Giving Back To The Gaming Gods With My Own Creation
Placebo
I would be remiss not to mention that among the many hours of board gaming, Dungeon & Dragons/Pathfinder, poker, PAX East and time spent playing party games with friends late into the night (all great moments I consider tied with everything else on this list), my decision to finally try my hands at game creation led to some truly wonderful moments. Watching friends play the game I created - learning the rules, forming strategies, and frankly, breaking it by doing something I hadn't thought of, was a delightful crash course on the intricacies of game design. While I am very much learning as I go, it's been a really fun ride so far, and I'm looking forward to seeing how far I can take my game (and who knows, maybe another!) in the new year.

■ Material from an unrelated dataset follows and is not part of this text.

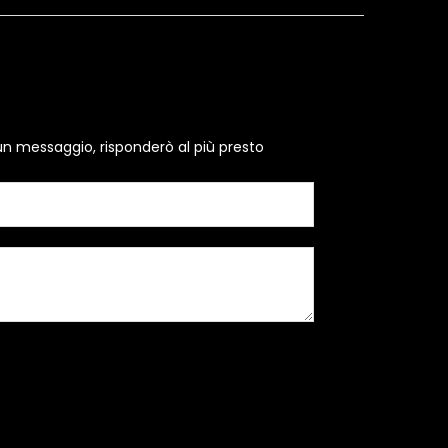
un messaggio, risponderò al più presto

I still can't say too much about Placebo just yet (or more than I said before), but if you live in the NYC area and want to try it out, please drop me a line.

Bonus: A Grave Discovery!
Dust: An Elysian Tale
This is technically kinda dumb compared to other big moments I've listed here, but when it happened I got so excited I immediately snapped a photo of it and added it to my draft list of favorite gaming moments. So I'm throwing it here at the end as sort of a bonus/footnote.

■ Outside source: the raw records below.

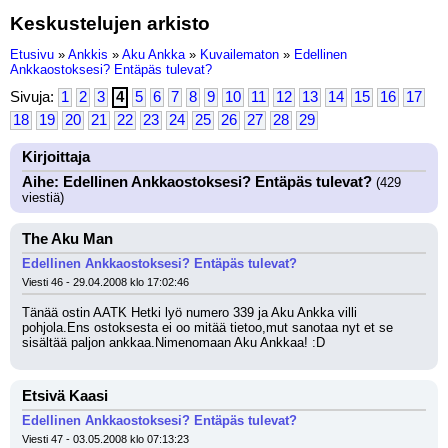
Keskustelujen arkisto
Etusivu
»
Ankkis
»
Aku Ankka
»
Kuvailematon
»
Edellinen
Ankkaostoksesi? Entäpäs tulevat?
Sivuja:
1
2
3
4
5
6
7
8
9
10
11
12
13
14
15
16
17
18
19
20
21
22
23
24
25
26
27
28
29
Kirjoittaja
Aihe: Edellinen Ankkaostoksesi? Entäpäs tulevat?
(429
viestiä)
The Aku Man
Edellinen Ankkaostoksesi? Entäpäs tulevat?
Viesti 46 - 29.04.2008 klo 17:02:46
Tänää ostin AATK Hetki lyö numero 339 ja Aku Ankka villi 
pohjola.Ens ostoksesta ei oo mitää tietoo,mut sanotaa nyt et se 
sisältää paljon ankkaa.Nimenomaan Aku Ankkaa! :D
Etsivä Kaasi
Edellinen Ankkaostoksesi? Entäpäs tulevat?
Viesti 47 - 03.05.2008 klo 07:13:23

There's this great Xbox Live game that came out over the summer called Dust: An Elysian Tale. It's a 2D action-RPG-platformer-type hybrid, and all you need to know to get this story is that the game has an old school feel to it, with lots of little hidden secrets sprinkled throughout the world.

While exploring the 'Sorrowing Meadow' area about halfway through the game, I came upon a single unmarked grave with a rose in front of it. Because I noticed that the game's protagonist Dust looks like he's genuflecting whenever he ducks, I thought it seemed appropriate to do that in front of the grave just because it created a nice little tableau on the screen. I held it there for about 2 seconds, and all of a sudden my controller started to vibrate and I was teleported away to a secret area! What the what?!?!

As it turns out, this was another of the game's little secrets that creator/lead programmer (who by the way did almost the entire game by himself, which is incredible) put in there for people like me who will do random  things like that while exploring the world. The reward inside wasn't anything super exciting (after all, how much could you lock away in an area hidden so randomly?) but it was still super cool to find it.

I later discovered a note hidden elsewhere in the game essentially tells you to "pray" in front of the grave, making the secret a little more accessible to gamers who don't normally make their characters strike poses, but I was still glad I managed to find it on my own.

(Jump on over here and skip to 7:15 if you want to see the actual event happen in the game)

***

That'll do it for 2012. It's been another amazing year. Can it be topped with even better gaming moments in 2013? Let's go find out, shall we?